Особенно любила я его сбор­ник «Сосен перезвон». Я спро­сила его, почему в его ранних стихах сосны шептали про «мрак и тюрьму», Про мерцание звезд за решеткой, Про бубенчик в жестоком пути, Про седые бу­рятские дали». Было ли это в его  жизни, встречал ли ту, что «по­гибла, любя»? Он ответил, что такую не встречал, что ничего этого у него не было и даже угрозы такой не ощущал, что, очевидно, это было предчувст­вие того, что с ним случилось теперь.

Он рассказывал о Есенине, которого очень любил и жалел. Говорил, что он был светлым, лучезарным юношей, когда по­явился из Рязани. Пьяницей он никогда не был, но из удали однажды выпил горящий спирт и с тех пор ничего не мог про­глотить без водки, так как обжег вкусовые нервы. Дункан была прекрасна как человек и внесла много света в его не­счастную жизнь. Мнение, что Есенин повесился из-за нее неправильно.

Говорить своим образным языком о том, что ему дорого, Клюев мог только в соответствующей обстановке и далеко не со всеми. Детская возня даже в соседней комнате делала его молчаливым. Он спокойно си­дел рядом в Ростиславом Сер­геевичем, пока тот писал, и ждал, когда дети заснут. Мне даже казалось, что мое молчаливое присутствие мешало ему, пото­му что самое интересное он рассказывал тогда, когда я не могла больше бороться со сном, так как вставала очень рано. Их беседы длились долго и доставляли Ростиславу Сергеевичу большое удовольствие. Николай Алексеевич часто оставался у нас ночевать.

Клюев познакомился у нас с двумя семьями, и стал заходить к ним в гости, но у них разгова­ривал, как он прекрасно умел, ни о чем, и они жаловались, что к ним он приходит, очевидно, чтобы вкусно поесть.

О материальных условиях своей жизни он никогда не гово­рил. Только незадолго до арес­та в 1937 году предложил нам купить у него, по его словам, прекрасную, легкую поморскую доху за сто рублей. Нам это было не по карману. По улицам он ходил в длинной поддевке, меховой шапке и валенках. На базаре, как он рассказывал, его принимали за духовное лицо, и женщины клали в его необъят­ные карманы яйца, пирожки и пр. К нам же он приходил явно не для еды, так как она была довольно скудной, и за столом только приговаривал:

- А сюда полагается еще мас­лица, а сюда бы еще сахарку.

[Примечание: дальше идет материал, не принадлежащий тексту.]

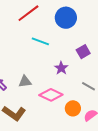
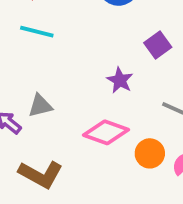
cyan line: (40, 41) -> (37, 32), moved
gray triangle: (25, 82) -> (40, 106), moved

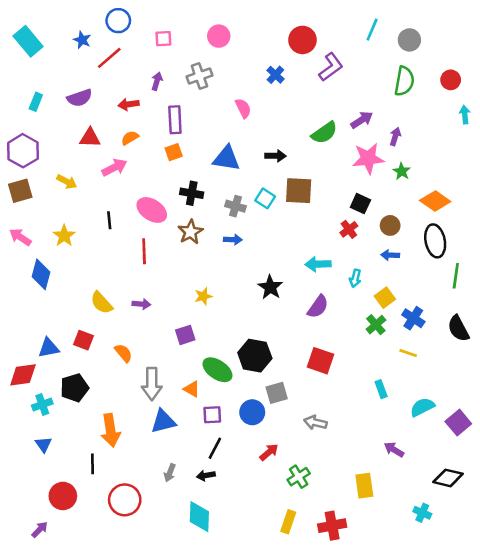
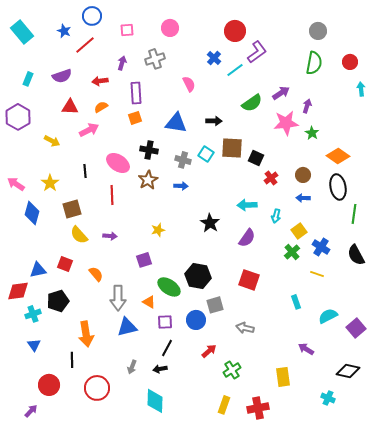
cyan line: (372, 30) -> (235, 70), moved, turned 30
brown square: (20, 191) -> (72, 209), moved
black square: (360, 204) -> (256, 158), moved

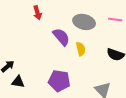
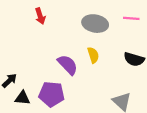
purple semicircle: (61, 37) -> (68, 65), moved
purple pentagon: (59, 81) -> (52, 94), moved

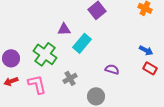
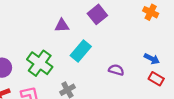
purple triangle: (64, 29) -> (62, 26), moved
purple semicircle: (112, 69) -> (116, 70), moved

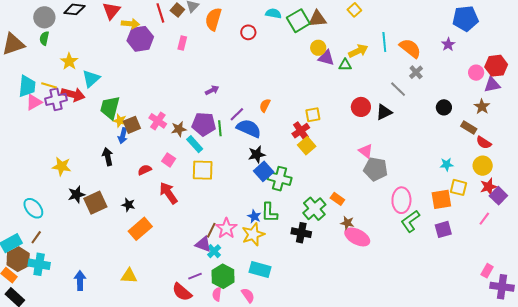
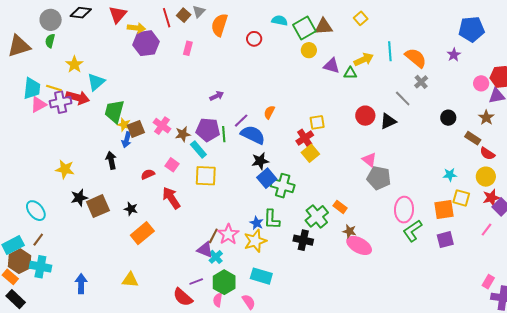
yellow circle: (318, 48) -> (309, 50), moved

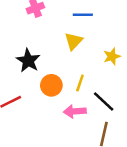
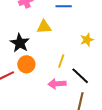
yellow triangle: (73, 41) -> (44, 27), moved, turned 42
orange circle: (51, 85) -> (26, 64), moved

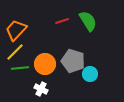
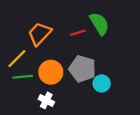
red line: (62, 21) -> (78, 33), moved
orange trapezoid: (16, 30) -> (40, 34), moved

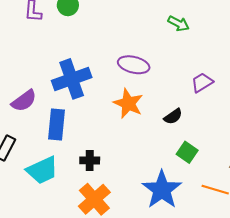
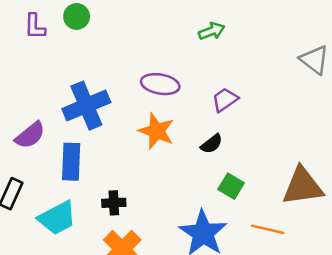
green arrow: (178, 24) -> (212, 31), turned -45
purple trapezoid: (202, 83) -> (225, 100), moved

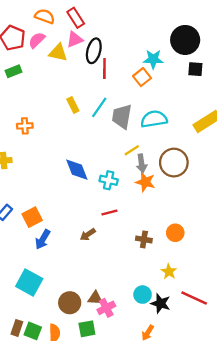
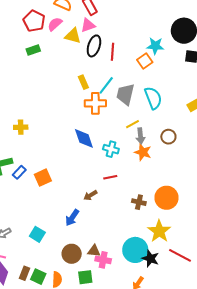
black ellipse: (94, 51) -> (94, 46), moved
cyan semicircle: (154, 119) -> (153, 98), turned 75
orange cross: (25, 126) -> (95, 103), moved, size x1.5
brown circle: (174, 163) -> (168, 137), size x0.6
orange circle: (175, 233) -> (166, 198), size x1.5
blue arrow: (43, 239) -> (72, 218), moved
yellow star: (169, 272) -> (159, 231), size x1.6
cyan square: (29, 282) -> (37, 234), size x0.7
cyan circle: (143, 295) -> (135, 250), size x1.6
pink cross: (106, 308) -> (103, 260), turned 35

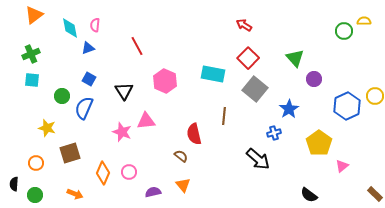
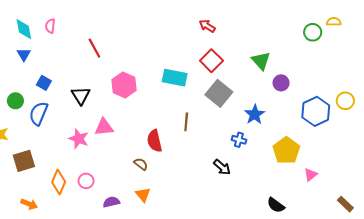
blue triangle: (88, 48) -> (24, 54), moved, turned -40
blue cross: (274, 133) -> (239, 140), turned 32
black arrow: (258, 159) -> (222, 167), size x0.7

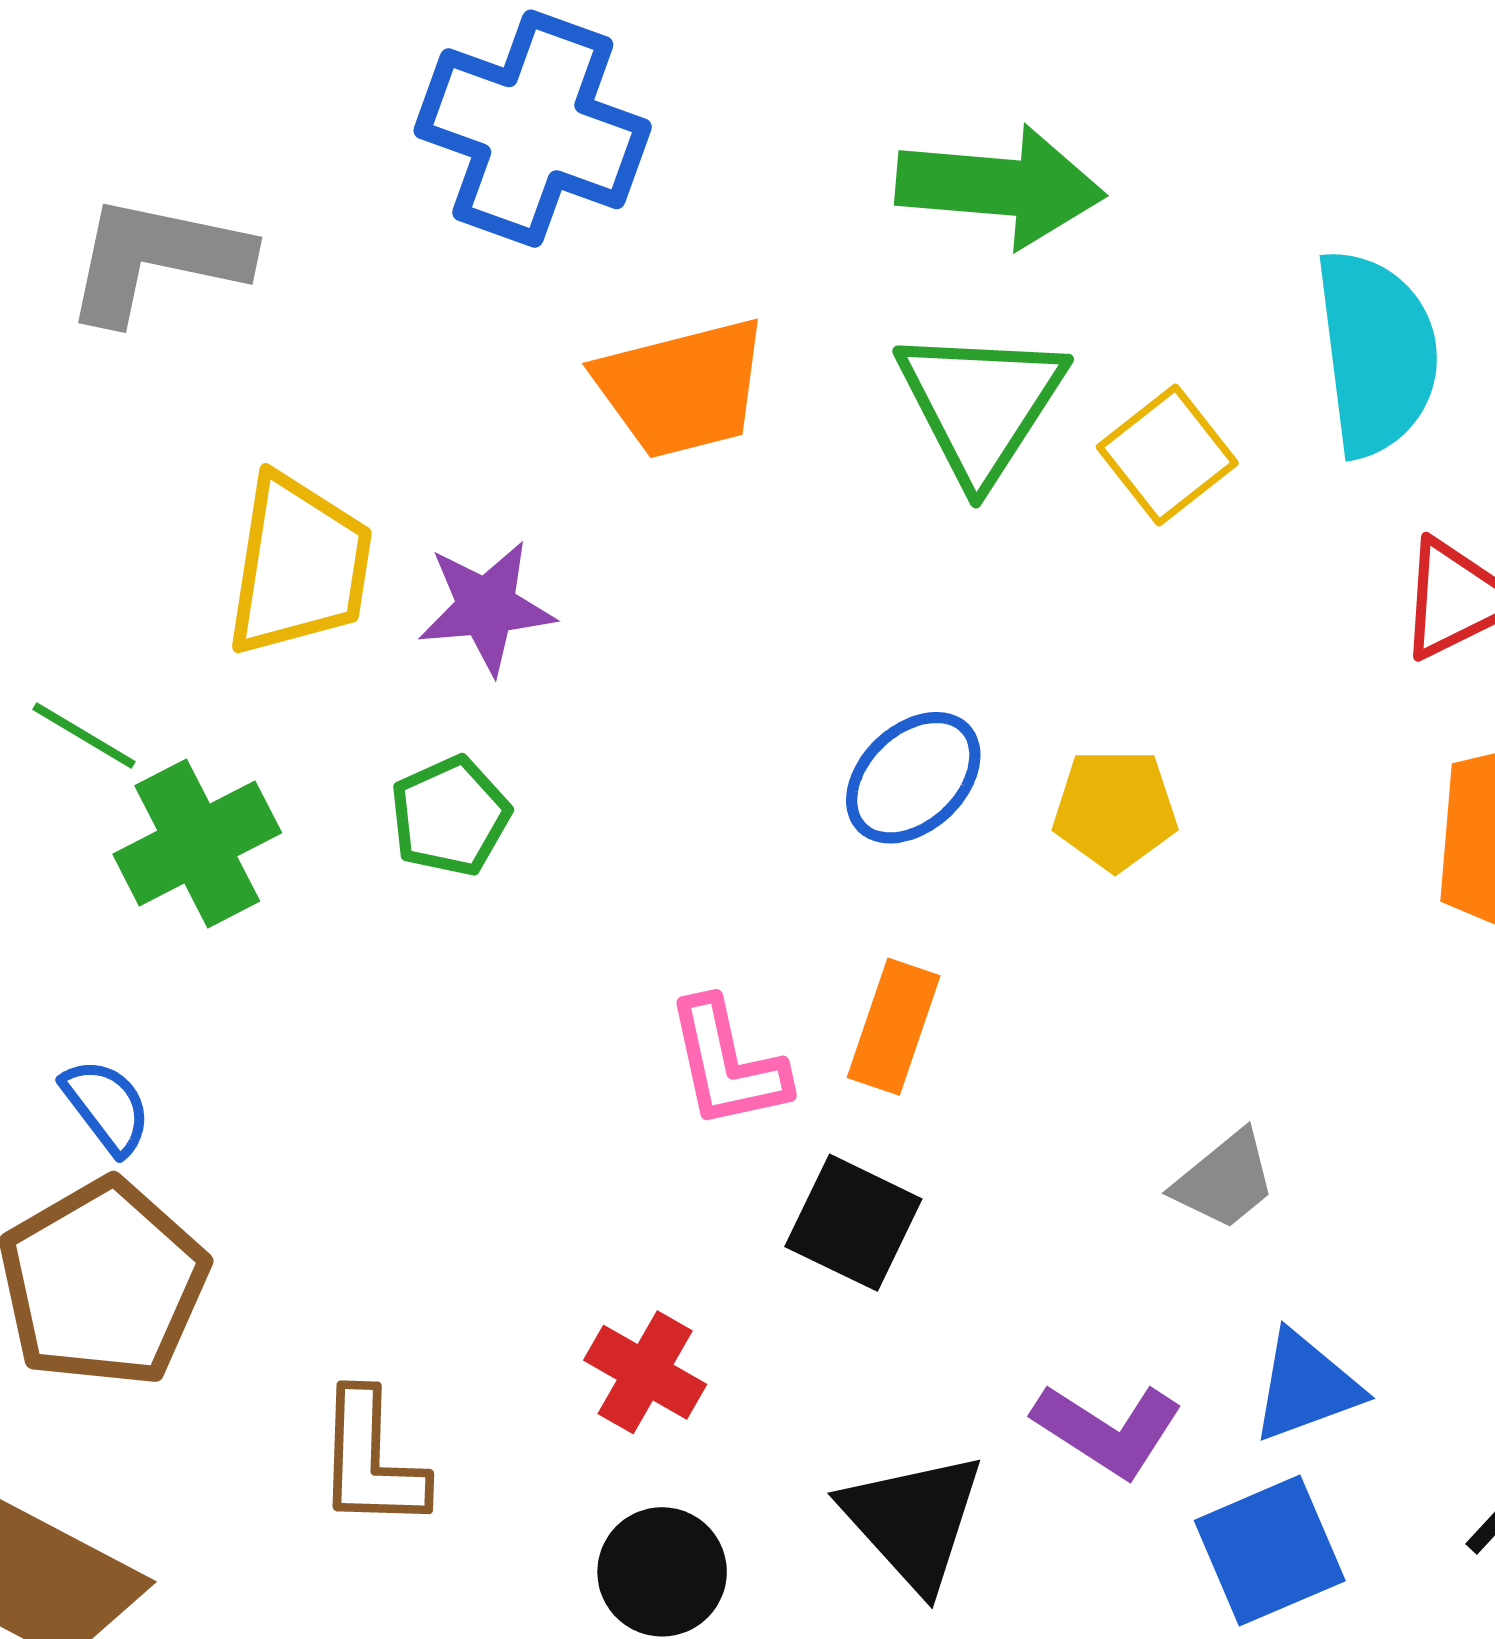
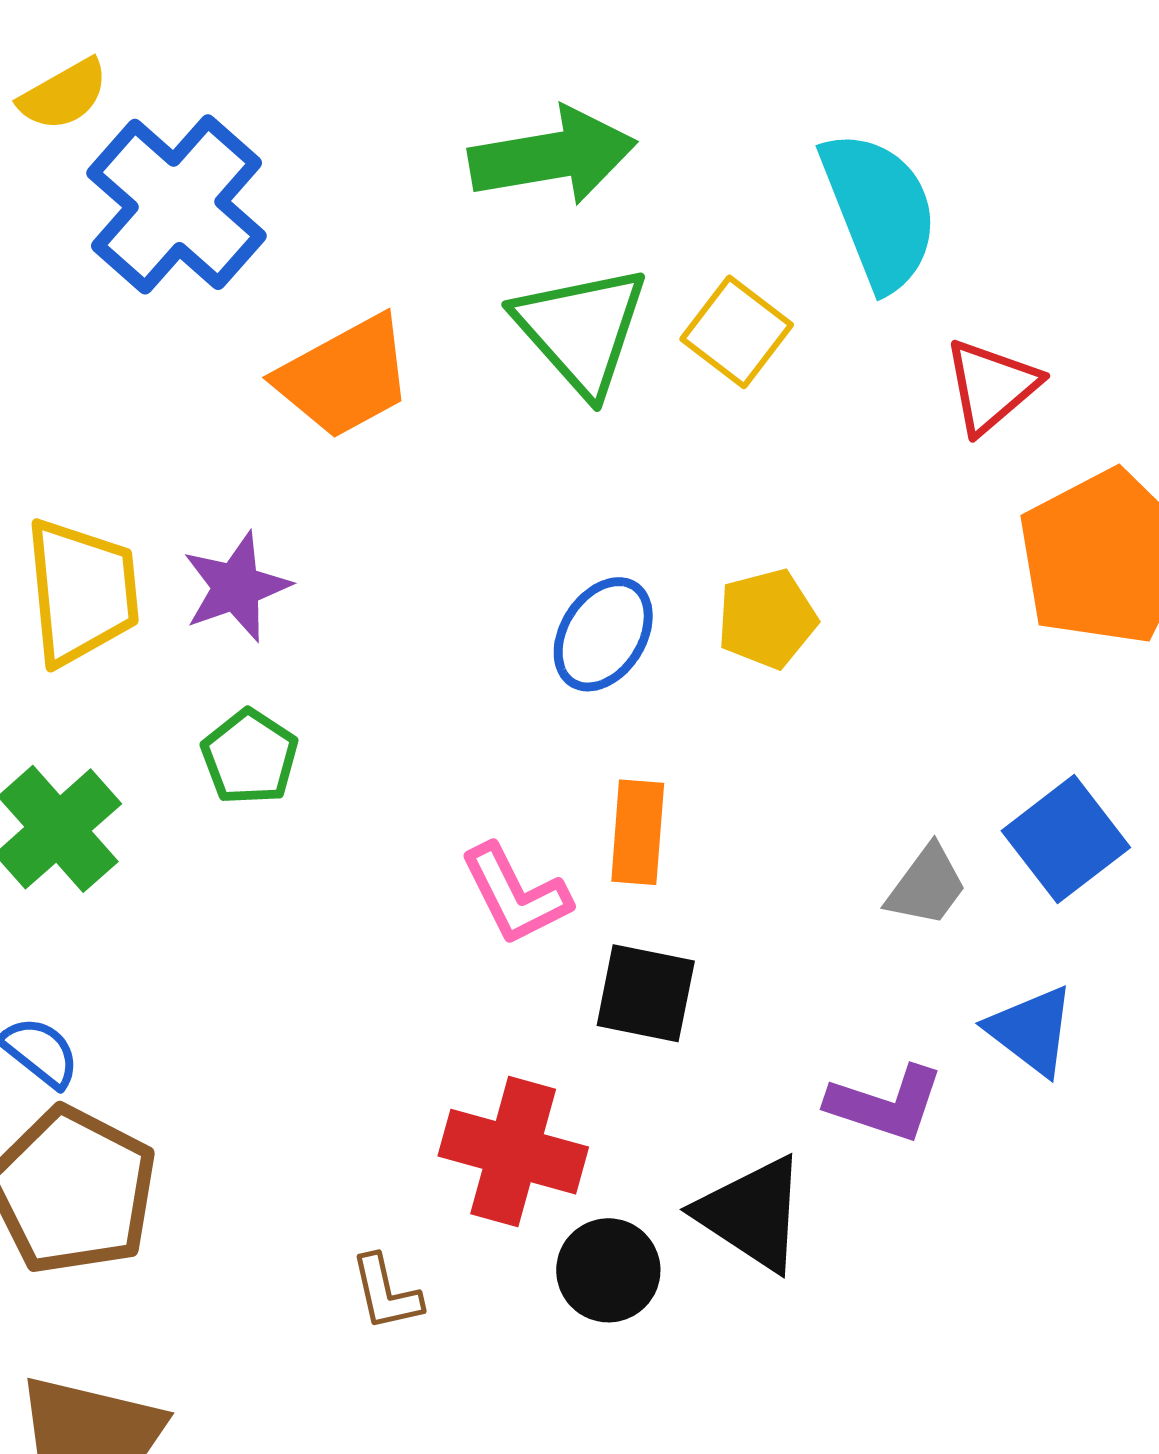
blue cross: (533, 129) -> (177, 204), turned 36
red cross: (645, 1372) -> (513, 1152), size x1.5
blue triangle: (1306, 1387) -> (1031, 1030), turned -48
brown L-shape: (371, 1460) -> (386, 1293), moved, size x0.7
blue square: (1270, 1551) -> (1066, 839), moved
black circle: (662, 1572) -> (608, 1270), moved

Клюев говорил, что поэт в сти­хах должен говорить только ви­димыми образами, поэтому сти­хи В. Соловьева он не считал стихами. К своему творчеству относился с полной ответствен­ностью: «Обливаясь кровавым потом, я несу кровавый крест». Революцию он приветствовал своей поэмой «Красный звон», которую, по его словам, часто и с большим успехом декламиро­вали в первые годы после рево­люции. Его радовало равноправие народов, его душе была близка идея мира между наро­дами. Но его ранило, что «Свершилась смертельная кража. Раз­венчана Мать-Красота», что «стих обмелел», что «мы забыли цветик душистый на груди колы­бельных полей». Ему хочется «Поселиться в лесной избушке С кудесником-петухом. Чтоб не знать, как боровы-пушки Извер­гают чугунный гром». С болью он пишет: «Меня хоронят, хоро­нят Построчная тля, жуки, Навозные проворонят Ледоход словесной реки... Погребают меня так рано. Тридцатилетием бородачом. Засыпают книжным гуано И брюсовским сюртуком». Но хочется верить: «Пусть пла­каты горланят: «Падите в прах Перед углем чумазым, прожор­ливой домной...». Воспарит моя песня на струнах-крылах. В позаречную высь, где фавор беспотемный». И еще: «Грянет час, и к мужицкой лире Припадут пролетарские дети». Эти выдержки взяты из сборника «Львиный хлеб», изданного в 1922 г. Пи­сал ли он еще стихи, не знаю. Говорил, что давно их не писал. Обычно стихи ему снились, и он записывал их. Может быть, они перестали сниться ему? По его словам, его сослали в Сибирь за саботаж по отношению к со­бственной музе. В то время он работал над поэмами «О мате­ри» и «Беломорканал». Их у него отобрали. Наизусть он их не помнил, декламировал отрыв­ки, дополняя остальное расска­зами. Это было лучшее из все­го, что он написал.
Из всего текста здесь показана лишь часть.